Schadenfreude: Taking pleasure from the suffering of another.

Lisa Simpson taught me this word many years ago. She used it to describe how Homer was feeling when Ned Flanders’ Leftorium was going out of business. It is not a noble feeling.  It mostly stems from jealousy, which is never pretty.  In sports, schadenfreude is pretty common.  In recognition of the Heat’s recent loss, which has to be one of the top sports schadenfreude moments in history, I have compiled a list of other great moments.

10 and 9. Anytime Duke or the Dallas Cowboys lose.  No real reason, I just can’t stand Duke or the Dallas Cowboys
8. Maybe Free Throws should move up on your list.  In an interview on Pardon the Interruption, Coach John Calipari was asked about the importance of free throws.  He responded, in his ever glib manner, “If I made a list of 100 things I use to evaluate a player, free throws wouldn’t be on it.”  A few days later his star player Derrick Rose was at the free throw line with national championship on the line.  A couple of missed free throws later, Kansas beat Coach Cal’s Memphis Tigers and cut down the nets.  A few years later, the Final Four banner in Memphis was taken down.  In light of recent scandals, I’ve actually gained respect for Coach Cal.  At least he isn’t out there writing books about moral values and spirituality.  With him, you know what you get – a few temporary banners to hang in your gym.

7. The Patron Saint of the Sweater Vest resigns.  Under normal circumstances, I don’t take pleasure in someone losing their job.  As unemployment in this country remains over 9%, it seems particularly insensitive to laugh when someone new is added to the list.  But when the guy in question has written a book called The Winners’ Manual for the Game of Life, and he resigns in the midst of a growing cheating scandal that suggests systemic corruption, I can’t help but enjoy his downfall.  I’m not sure if there is a chapter in Jim Tressel’s book about maintaining a culture of lies and intentionally turning a blind eye as his spoiled athletes cheat the system.  I haven’t read it, and don’t plan to.  I think what’s worse are reports from Buckeye fans that are defending this guy.  They are blaming Terelle Pryor for “bringing down” their god.  Pryor certainly isn’t blameless, and he might have been the catalyst for getting him caught, but being mad at him for exposing Tressel is like getting mad at Toto for revealing the Wizard.  That whole good-guy image was just smoke and mirrors.

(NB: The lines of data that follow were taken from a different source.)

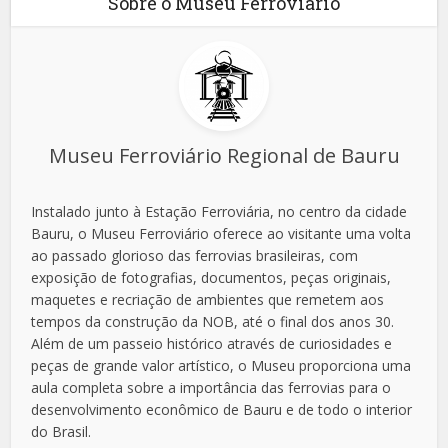
Sobre o Museu Ferroviário
Museu Ferroviário Regional de Bauru
Instalado junto à Estação Ferroviária, no centro da cidade
Bauru, o Museu Ferroviário oferece ao visitante uma volta
ao passado glorioso das ferrovias brasileiras, com
exposição de fotografias, documentos, peças originais,
maquetes e recriação de ambientes que remetem aos
tempos da construção da NOB, até o final dos anos 30.
Além de um passeio histórico através de curiosidades e
peças de grande valor artístico, o Museu proporciona uma
aula completa sobre a importância das ferrovias para o
desenvolvimento econômico de Bauru e de todo o interior
do Brasil.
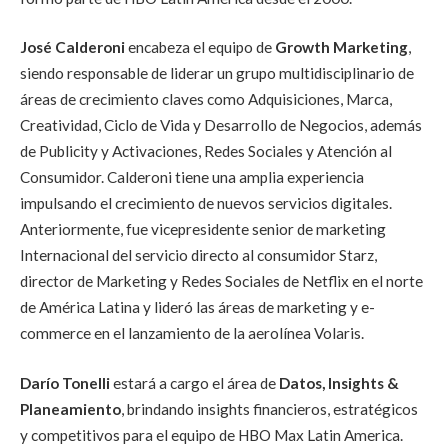
José
Calderoni
encabeza el equipo de
Growth Marketing
,
siendo responsable de liderar un grupo multidisciplinario de
áreas de crecimiento claves como Adquisiciones, Marca,
Creatividad, Ciclo de Vida y Desarrollo de Negocios, además
de Publicity y Activaciones, Redes Sociales y Atención al
Consumidor. Calderoni tiene una amplia experiencia
impulsando el crecimiento de nuevos servicios digitales.
Anteriormente, fue vicepresidente senior de marketing
Internacional del servicio directo al consumidor Starz,
director de Marketing y Redes Sociales de Netflix en el norte
de América Latina y lideró las áreas de marketing y e-
commerce en el lanzamiento de la aerolínea Volaris.
Darío
Tonelli
estará a cargo el área de
Datos, Insights &
Planeamiento
, brindando insights financieros, estratégicos
y competitivos para el equipo de HBO Max Latin America.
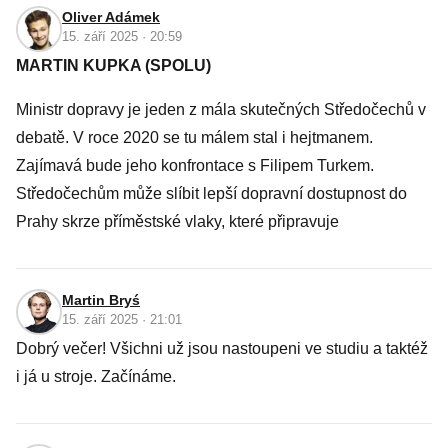
Oliver Adámek
15. září 2025 · 20:59
MARTIN KUPKA (SPOLU)
Ministr dopravy je jeden z mála skutečných Středočechů v
debatě. V roce 2020 se tu málem stal i hejtmanem.
Zajímavá bude jeho konfrontace s Filipem Turkem.
Středočechům může slíbit lepší dopravní dostupnost do
Prahy skrze příměstské vlaky, které připravuje
Martin Bryś
15. září 2025 · 21:01
Dobrý večer! Všichni už jsou nastoupeni ve studiu a taktéž
i já u stroje. Začínáme.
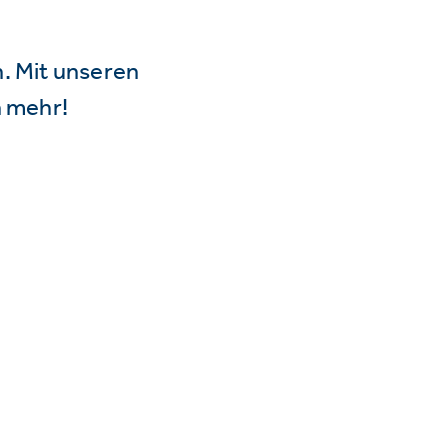
n. Mit unseren
 mehr!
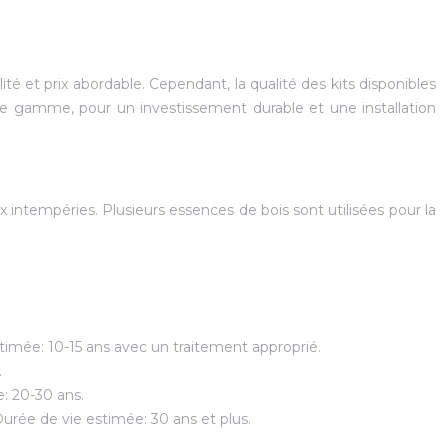
té et prix abordable. Cependant, la qualité des kits disponibles
ut de gamme, pour un investissement durable et une installation
x intempéries. Plusieurs essences de bois sont utilisées pour la
stimée: 10-15 ans avec un traitement approprié.
.
e: 20-30 ans.
urée de vie estimée: 30 ans et plus.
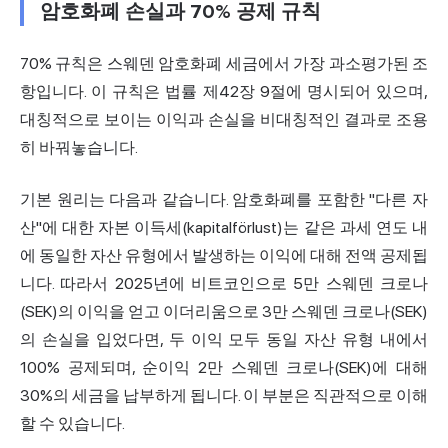
암호화폐 손실과 70% 공제 규칙
70% 규칙은 스웨덴 암호화폐 세금에서 가장 과소평가된 조
항입니다. 이 규칙은 법률 제42장 9절에 명시되어 있으며,
대칭적으로 보이는 이익과 손실을 비대칭적인 결과로 조용
히 바꿔놓습니다.
기본 원리는 다음과 같습니다. 암호화폐를 포함한 "다른 자
산"에 대한 자본 이득세(kapitalförlust)는 같은 과세 연도 내
에 동일한 자산 유형에서 발생하는 이익에 대해 전액 공제됩
니다. 따라서 2025년에 비트코인으로 5만 스웨덴 크로나
(SEK)의 이익을 얻고 이더리움으로 3만 스웨덴 크로나(SEK)
의 손실을 입었다면, 두 이익 모두 동일 자산 유형 내에서
100% 공제되며, 순이익 2만 스웨덴 크로나(SEK)에 대해
30%의 세금을 납부하게 됩니다. 이 부분은 직관적으로 이해
할 수 있습니다.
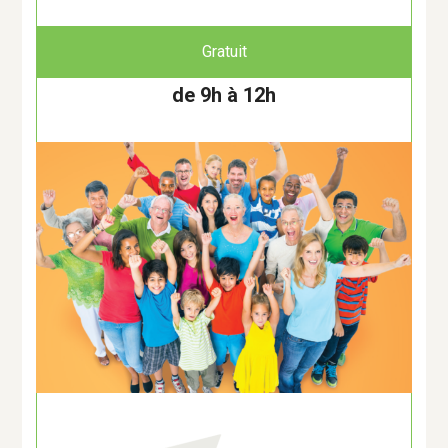
Santé
Gratuit
Santé et bien-être
de 9h à 12h
Spectacles
Spectacles - Concerts
Sports - Loisirs
Théâtre
Théâtre d'ombre
Transition énergétique -
Mobilités
Urbanisme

6. Timeout!  The Fab Five was one of the most polarizing teams in college basketball history.  Love them or hate them, they helped define an era of basketball.  Count me in the group of people that couldn’t stand ‘em.  Looking back now, I can see that much of the vitriol aimed at Michigan was about class and race, but I don’t think that was why I didn’t like them.  I just don’t like Michigan.  So when the Wolverines and North Carolina were playing for a national championship in 1993, I was pulling for the Tar Heels. North Carolina was up 73-71 with 19 seconds left in the game when Chris Weber snagged a rebound.  He awkwardly took the ball up the court, and then got caught in a trap along the sideline.  Fearful of giving up the ball, and unable to find an open man, Weber called a timeout.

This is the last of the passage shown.